Tota pulchra es Maria
Tota pulchra es Maria ist ein altes christliches Gebet, das seit dem vierten Jahrhundert nachgewiesen ist. Es ist aus Versen des Alten Testamentes zusammengesetzt, die auf Maria bzw. ihre unbefleckte Empfängnis gedeutet werden. Die Anfangszeile, nach der das Gebet benannt ist, stammt aus dem Hohelied in der Version der Vulgata: Tota pulchra es, amica mea, et macula non est in te. (Hld 4,7 EU) Die Zeile Vestimentum tuum … verweist auf das Matthäusevangelium (Mt 17,2 EU bzw. Mt 28,3 EU). Der letzte Vers ist dem biblischen Buch Judit entnommen (Jdt 15,9 EU).
Bereits Ephräm der Syrer wandte in den Carmina Nisibena den Vers Hohelied 4,7 auf die Sündenlosigkeit Marias an: Du allein [Christus] und deine Mutter sind über alles schön, keine Makel ist, o Herr, an dir, kein Fehl an deiner Mutter.[1] Das Wort originalis, welches den Bezug zur Erbsünde (peccatum originale) herstellt, wurde von dem Franziskanertheologen Johannes Duns Scotus eingefügt. Seit dem 14. Jahrhundert ist das Gebet in seiner heutigen Fassung verbreitet.

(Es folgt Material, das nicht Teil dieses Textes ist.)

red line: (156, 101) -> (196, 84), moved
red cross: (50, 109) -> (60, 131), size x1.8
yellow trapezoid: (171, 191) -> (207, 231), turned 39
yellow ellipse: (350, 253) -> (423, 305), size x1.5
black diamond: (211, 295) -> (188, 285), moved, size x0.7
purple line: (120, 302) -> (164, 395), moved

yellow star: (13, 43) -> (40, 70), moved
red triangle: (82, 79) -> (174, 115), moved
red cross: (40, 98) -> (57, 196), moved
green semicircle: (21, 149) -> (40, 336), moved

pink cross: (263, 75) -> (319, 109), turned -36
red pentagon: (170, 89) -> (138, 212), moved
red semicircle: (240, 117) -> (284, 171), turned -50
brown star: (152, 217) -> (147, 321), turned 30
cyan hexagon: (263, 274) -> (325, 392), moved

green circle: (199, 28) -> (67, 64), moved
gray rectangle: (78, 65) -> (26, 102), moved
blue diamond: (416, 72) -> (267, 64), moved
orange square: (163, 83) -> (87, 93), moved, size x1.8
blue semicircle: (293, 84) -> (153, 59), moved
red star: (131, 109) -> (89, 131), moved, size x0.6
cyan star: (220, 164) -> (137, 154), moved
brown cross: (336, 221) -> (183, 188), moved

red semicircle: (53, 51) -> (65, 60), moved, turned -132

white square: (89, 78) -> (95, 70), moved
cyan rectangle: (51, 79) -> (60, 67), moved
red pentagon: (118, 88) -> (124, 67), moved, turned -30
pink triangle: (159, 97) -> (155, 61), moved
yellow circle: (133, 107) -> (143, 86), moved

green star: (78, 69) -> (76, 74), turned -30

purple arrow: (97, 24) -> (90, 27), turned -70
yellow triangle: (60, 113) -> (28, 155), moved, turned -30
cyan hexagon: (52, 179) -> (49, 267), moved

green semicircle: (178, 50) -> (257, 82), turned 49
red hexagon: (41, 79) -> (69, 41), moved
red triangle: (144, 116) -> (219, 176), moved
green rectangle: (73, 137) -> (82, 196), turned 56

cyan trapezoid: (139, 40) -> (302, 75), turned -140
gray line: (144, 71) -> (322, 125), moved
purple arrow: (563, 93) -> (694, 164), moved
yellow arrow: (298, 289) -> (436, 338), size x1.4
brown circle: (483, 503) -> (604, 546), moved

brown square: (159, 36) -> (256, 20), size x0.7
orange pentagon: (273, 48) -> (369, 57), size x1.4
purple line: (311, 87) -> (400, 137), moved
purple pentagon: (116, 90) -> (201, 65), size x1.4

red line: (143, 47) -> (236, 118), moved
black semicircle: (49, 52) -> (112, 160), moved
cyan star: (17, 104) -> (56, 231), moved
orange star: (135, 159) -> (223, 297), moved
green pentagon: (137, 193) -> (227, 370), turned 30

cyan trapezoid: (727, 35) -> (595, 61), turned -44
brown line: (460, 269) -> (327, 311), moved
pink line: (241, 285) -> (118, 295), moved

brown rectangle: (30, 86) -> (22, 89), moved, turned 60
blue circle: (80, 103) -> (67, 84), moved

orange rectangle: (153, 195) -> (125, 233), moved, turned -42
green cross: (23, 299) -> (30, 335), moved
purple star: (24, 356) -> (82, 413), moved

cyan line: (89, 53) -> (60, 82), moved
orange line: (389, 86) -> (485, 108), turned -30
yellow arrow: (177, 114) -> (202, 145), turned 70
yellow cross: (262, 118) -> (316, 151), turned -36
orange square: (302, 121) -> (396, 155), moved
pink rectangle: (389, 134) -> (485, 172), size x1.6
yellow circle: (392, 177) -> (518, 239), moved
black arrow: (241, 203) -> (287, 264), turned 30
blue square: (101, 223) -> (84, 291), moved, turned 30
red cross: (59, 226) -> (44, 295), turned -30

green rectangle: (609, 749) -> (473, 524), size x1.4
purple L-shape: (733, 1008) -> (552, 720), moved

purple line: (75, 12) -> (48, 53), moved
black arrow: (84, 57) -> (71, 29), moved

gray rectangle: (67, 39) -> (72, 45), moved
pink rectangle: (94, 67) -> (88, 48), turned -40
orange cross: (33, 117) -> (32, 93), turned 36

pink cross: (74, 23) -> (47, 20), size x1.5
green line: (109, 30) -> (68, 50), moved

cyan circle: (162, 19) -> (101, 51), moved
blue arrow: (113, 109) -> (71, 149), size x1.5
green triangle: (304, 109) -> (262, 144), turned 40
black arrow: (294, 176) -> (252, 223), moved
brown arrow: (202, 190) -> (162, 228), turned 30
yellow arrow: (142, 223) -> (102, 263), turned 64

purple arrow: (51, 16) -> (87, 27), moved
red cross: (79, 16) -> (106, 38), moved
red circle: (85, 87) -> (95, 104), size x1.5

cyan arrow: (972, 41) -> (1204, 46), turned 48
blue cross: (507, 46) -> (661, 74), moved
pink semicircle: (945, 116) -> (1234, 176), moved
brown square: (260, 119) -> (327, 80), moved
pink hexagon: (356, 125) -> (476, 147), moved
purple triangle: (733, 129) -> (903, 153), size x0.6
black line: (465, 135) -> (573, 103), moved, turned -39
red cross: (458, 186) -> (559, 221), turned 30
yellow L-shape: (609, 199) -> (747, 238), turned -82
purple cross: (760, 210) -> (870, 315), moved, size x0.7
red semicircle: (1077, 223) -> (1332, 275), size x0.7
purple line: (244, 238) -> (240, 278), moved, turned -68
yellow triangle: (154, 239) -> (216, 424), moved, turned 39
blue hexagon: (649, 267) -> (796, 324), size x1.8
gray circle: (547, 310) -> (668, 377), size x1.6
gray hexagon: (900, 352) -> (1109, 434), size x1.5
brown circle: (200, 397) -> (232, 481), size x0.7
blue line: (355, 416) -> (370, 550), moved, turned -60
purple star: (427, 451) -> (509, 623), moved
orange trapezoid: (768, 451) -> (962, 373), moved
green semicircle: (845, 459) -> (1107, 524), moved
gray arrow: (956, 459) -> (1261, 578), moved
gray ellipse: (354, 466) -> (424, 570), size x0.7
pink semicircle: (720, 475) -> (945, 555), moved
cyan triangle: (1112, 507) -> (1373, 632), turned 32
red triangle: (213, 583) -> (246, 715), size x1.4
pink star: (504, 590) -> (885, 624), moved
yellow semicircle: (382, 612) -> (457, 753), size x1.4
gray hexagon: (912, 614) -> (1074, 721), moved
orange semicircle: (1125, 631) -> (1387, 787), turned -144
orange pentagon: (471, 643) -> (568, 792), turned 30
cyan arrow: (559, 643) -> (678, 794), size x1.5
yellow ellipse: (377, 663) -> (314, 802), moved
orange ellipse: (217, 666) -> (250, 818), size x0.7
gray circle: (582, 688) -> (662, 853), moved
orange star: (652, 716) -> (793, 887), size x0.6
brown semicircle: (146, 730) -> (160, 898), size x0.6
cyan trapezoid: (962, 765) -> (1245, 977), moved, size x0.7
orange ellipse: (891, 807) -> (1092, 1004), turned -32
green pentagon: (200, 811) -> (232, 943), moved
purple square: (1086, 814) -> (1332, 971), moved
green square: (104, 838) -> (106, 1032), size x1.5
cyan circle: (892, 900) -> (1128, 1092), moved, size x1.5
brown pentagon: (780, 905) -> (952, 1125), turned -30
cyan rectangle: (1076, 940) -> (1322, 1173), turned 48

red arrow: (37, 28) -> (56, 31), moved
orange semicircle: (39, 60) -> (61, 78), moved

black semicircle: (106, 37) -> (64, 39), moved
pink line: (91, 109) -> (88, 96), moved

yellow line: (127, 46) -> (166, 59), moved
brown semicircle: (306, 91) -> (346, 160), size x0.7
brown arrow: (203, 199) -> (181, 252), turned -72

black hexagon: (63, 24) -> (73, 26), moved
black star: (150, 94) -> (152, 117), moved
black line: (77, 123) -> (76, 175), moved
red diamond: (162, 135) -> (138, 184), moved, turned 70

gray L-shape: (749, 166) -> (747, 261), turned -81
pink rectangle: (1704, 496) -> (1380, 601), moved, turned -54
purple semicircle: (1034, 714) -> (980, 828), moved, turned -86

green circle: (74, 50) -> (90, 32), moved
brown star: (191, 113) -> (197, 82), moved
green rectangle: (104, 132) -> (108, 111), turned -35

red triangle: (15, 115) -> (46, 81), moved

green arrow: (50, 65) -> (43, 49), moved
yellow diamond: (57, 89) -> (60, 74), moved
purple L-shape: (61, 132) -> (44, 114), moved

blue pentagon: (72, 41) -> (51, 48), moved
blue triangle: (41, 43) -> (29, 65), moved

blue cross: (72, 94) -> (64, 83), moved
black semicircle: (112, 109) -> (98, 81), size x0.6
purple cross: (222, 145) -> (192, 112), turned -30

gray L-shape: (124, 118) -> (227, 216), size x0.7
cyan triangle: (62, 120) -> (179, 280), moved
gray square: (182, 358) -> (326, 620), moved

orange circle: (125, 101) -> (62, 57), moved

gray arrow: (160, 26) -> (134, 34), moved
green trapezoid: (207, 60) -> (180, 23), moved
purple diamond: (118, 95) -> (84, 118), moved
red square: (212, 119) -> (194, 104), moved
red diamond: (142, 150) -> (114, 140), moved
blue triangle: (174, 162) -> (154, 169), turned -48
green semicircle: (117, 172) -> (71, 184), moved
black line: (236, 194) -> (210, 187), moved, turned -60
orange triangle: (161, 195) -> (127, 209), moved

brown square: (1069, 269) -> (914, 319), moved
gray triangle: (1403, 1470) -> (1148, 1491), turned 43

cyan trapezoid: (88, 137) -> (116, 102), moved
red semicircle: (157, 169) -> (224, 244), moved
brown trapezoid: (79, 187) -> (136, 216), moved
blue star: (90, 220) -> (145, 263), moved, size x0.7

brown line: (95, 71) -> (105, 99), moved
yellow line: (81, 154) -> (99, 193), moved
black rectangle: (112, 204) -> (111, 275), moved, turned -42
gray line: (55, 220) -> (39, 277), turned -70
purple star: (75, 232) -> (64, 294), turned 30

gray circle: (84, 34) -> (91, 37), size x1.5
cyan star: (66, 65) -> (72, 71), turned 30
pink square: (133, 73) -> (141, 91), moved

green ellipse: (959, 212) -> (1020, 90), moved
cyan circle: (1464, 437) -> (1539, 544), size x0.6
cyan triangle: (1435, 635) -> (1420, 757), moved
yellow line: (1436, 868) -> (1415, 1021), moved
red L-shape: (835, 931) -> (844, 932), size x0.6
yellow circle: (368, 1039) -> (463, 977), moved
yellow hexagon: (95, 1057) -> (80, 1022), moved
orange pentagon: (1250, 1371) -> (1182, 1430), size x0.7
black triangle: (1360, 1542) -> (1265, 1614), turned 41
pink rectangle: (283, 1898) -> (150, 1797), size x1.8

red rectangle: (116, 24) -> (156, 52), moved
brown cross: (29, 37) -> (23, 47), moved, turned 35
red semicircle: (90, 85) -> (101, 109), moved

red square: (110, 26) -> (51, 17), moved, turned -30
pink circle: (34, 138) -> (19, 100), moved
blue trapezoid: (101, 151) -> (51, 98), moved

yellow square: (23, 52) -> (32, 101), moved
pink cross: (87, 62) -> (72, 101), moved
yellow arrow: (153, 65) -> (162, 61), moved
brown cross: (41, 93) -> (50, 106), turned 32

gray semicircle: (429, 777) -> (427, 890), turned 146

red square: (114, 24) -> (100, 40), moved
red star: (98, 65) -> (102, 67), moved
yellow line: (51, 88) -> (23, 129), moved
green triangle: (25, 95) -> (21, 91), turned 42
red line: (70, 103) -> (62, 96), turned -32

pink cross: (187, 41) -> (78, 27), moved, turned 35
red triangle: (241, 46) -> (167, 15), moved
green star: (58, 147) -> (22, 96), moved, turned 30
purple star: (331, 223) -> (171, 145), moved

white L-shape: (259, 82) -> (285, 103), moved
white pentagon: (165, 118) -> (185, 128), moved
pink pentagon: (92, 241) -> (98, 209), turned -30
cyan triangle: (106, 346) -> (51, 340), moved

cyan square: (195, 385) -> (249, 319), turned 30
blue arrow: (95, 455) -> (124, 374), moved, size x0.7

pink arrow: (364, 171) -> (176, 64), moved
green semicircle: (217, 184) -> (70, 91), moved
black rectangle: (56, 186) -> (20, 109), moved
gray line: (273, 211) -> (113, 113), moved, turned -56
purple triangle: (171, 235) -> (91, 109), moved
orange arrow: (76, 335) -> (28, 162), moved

Liturgisch werden die einzelnen Verse als Alleluia-Ruf vor dem Evangelium bei der Messfeier und als Antiphonen bei der Vesper zum Fest Maria Empfängnis (8. Dezember) verwendet.[2]
Text
Originaltext
Tota pulchra es, Maria
et macula originalis
non est in te.
Vestimentum tuum candidum quasi nix,
et facies tua sicut sol.
Tota pulchra es, Maria,
et macula originalis
non est in te.
Tu gloria Hierusalem,
tu laetitia Israel,
tu honorificentia populi nostri.
Tota pulchra es, Maria.
(Tu advocata peccatorum, o Maria,
virgo prudentissima,
mater clementissima,
ora pro nobis, intercede pro nobis
ad Dominum Jesum Christum.)
Übersetzung
Ganz schön bist du, Maria,
und ein Flecken der Erbschuld
ist nicht an dir.
Dein Gewand ist hell wie Schnee
und dein Antlitz wie die Sonne.
Ganz schön bist du, Maria,
und ein Flecken der Erbschuld
ist nicht an dir.
Du bist der Ruhm Jerusalems,
du die Freude Israels,
du die Ehre unseres Volkes.
Ganz schön bist du, Maria.
(Du Fürsprecherin der Sünder.
Maria, du klügste der Jungfrauen,
du mildeste der Mütter,
bitte für uns, tritt ein für uns
bei unserm Herrn Jesus Christus.)
Musikalische Umsetzung
Aus dem gregorianischen Repertoire sind im Liber Usualis ein Alleluia und die Antiphonen zur Vesper des Hochfestes der ohne Erbsünde empfangenen Jungfrau und Gottesmutter Maria im ersten Ton überliefert.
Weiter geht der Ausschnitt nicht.